Meat Pies  

(Last updated June 2011)

Australians each eat an average of 12 meat pies a year, that’s 270 million pies, while in New Zealand they are even more popular, with the average Kiwi eating 15 meat pies, which is 66 million a year.

So it’s no wonder that at Food Standards Australia New Zealand (FSANZ) many visitors to our website are seeking information about meat pies.

Much of the interest in meat pies is about how much meat is in a pie and what kind of meat is used.

Standard 2.2.1 in the Food Standards Code governing meat and meat products which stipulates that a meat pie must contain a minimum of 25 per cent of meat flesh.

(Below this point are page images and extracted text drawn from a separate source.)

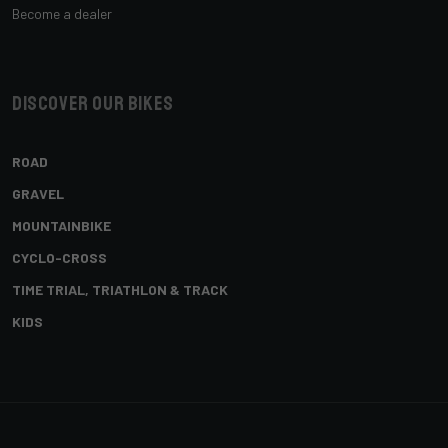
Become a dealer
Discover our bikes
ROAD
GRAVEL
MOUNTAINBIKE
CYCLO-CROSS
TIME TRIAL, TRIATHLON & TRACK
KIDS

According to the Standard, meat flesh means:

‘The skeletal muscle of the carcass of any buffalo, camel, cattle, deer, goat, hare, pig, poultry, rabbit or sheep, slaughtered other than in a wild state (i.e. not bush meat), plus any attached animal rind, fat, connective tissue, nerve, blood and blood vessels’.

If a manufacturer adds offal such as tongue roots, liver, spleen or tripe they must declare it on the label. However, because most people don’t like offal in a meat pie the manufacturers very rarely use it.

But what makes up the rest of the pie? Well, most of the rest of the ingredients will be pastry, gravy and vegetable protein but, to ensure everyone knows what’s in your pie, FSANZ requires each pie to have the ingredients listed on the label, which might read something like:

Ingredients: flour, meat, margarine, thickener, vegetable protein, salt, spices, baking powder.